Border collies on the other hand do those massive, fast outruns. They get the sheep and then zip back and forth to bring them to the shepherd. Then, I assume, they lie down and watch the sheep, taking off very fast when needed before coming to rest again. A border collie strikes me more as a very-fast-on-and-off dog, and this is really typical of Loki – everything has to be done full speed, but as soon as he has his toy or reward he lies down with it to chew on it and play with it, ready to go again when it’s go time.
Polona thinks that you could train Lu to understand that in order to get her reward she needs to run fast, and I’ve seen a huge improvement in her speed over the last month or so as we’ve been doing really easy stuff, but is she ever going to throw 110% of herself into the job?
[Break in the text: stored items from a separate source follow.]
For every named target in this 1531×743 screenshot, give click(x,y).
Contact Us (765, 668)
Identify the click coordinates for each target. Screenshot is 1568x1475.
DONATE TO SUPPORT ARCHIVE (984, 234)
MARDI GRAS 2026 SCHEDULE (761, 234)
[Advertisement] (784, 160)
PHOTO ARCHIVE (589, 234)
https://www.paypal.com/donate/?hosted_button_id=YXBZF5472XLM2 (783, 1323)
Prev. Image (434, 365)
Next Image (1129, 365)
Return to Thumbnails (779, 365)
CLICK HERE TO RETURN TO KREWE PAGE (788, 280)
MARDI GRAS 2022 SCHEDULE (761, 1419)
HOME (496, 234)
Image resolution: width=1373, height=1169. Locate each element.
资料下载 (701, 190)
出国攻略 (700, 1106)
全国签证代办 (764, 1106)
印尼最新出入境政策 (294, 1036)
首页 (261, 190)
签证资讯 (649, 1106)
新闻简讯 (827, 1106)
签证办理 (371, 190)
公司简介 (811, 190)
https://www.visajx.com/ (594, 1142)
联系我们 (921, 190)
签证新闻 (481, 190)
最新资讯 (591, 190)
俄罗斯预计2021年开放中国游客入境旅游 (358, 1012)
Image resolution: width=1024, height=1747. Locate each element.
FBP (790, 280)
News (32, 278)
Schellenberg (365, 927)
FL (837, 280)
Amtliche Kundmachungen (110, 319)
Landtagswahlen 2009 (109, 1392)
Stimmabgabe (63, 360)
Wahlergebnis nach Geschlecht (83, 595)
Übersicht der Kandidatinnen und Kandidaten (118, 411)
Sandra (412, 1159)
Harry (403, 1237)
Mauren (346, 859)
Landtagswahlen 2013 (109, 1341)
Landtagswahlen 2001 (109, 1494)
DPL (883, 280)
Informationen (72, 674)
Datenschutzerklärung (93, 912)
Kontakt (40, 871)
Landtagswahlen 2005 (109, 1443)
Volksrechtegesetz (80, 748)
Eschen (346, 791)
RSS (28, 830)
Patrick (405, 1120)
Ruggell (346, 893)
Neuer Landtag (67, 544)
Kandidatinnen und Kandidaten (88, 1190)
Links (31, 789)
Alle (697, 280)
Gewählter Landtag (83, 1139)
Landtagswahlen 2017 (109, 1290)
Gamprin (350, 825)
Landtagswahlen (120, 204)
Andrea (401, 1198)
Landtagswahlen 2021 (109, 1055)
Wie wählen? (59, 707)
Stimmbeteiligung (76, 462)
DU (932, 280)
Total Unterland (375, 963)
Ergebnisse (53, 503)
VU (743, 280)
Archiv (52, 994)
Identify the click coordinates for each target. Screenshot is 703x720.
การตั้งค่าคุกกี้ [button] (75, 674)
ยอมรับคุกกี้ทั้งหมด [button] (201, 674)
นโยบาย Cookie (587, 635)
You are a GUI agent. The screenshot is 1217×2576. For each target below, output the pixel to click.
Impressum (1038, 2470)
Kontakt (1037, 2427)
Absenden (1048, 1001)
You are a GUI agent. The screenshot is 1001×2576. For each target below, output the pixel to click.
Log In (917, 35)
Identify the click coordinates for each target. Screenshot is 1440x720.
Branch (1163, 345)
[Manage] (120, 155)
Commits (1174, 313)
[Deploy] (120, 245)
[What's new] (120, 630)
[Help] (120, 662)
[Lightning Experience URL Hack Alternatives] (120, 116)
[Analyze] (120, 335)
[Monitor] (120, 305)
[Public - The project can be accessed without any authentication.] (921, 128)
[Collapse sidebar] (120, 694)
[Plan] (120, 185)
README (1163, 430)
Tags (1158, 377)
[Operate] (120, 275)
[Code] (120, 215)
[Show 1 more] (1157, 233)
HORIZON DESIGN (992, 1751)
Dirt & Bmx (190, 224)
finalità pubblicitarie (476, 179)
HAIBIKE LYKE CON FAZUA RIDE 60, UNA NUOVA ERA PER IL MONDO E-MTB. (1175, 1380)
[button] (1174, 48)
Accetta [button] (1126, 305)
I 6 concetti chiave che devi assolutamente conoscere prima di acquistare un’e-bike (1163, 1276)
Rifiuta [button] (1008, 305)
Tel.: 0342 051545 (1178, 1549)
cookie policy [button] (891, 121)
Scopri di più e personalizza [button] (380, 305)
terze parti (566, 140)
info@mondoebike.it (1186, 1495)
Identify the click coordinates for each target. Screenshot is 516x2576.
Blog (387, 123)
I doubt it. And again, that’s ok – I’m actually not sad about this any more.
The last session of Loki’s dogwalk showed a great improvement after Polona suggested lowering one end of the dogwalk as he was making a big deal of the 2nd apex and it meant that he couldn’t hit. Since I made the apex less of an apex he was able to just run over it as normal and this meant heaps more hits than we had been getting. Still not perfect but better than what we had. I do think I rushed him along in the heights, in a way, but at the end of the day if he’s running full speed along the plank then that’s what we’re after – just possibly if I’d kept the height lower for longer maybe he wouldn’t have been getting weirded out by the apex… but then again, maybe he would have. So, we’ll keep going like this for a little while and see what happens. Who knows, next session could be a complete disaster.
So there you have it. Loki continues to be the best dog in the universe because he’s just amazing in so many ways, Lumen needs to practise her recall because she’s forgotten how to do it because she’s always on lead, and Mal is feeling old even though he’s only 11 which isn’t really old, old, so I’m trying to not call him old even though he acts old (but he isn’t ancient old).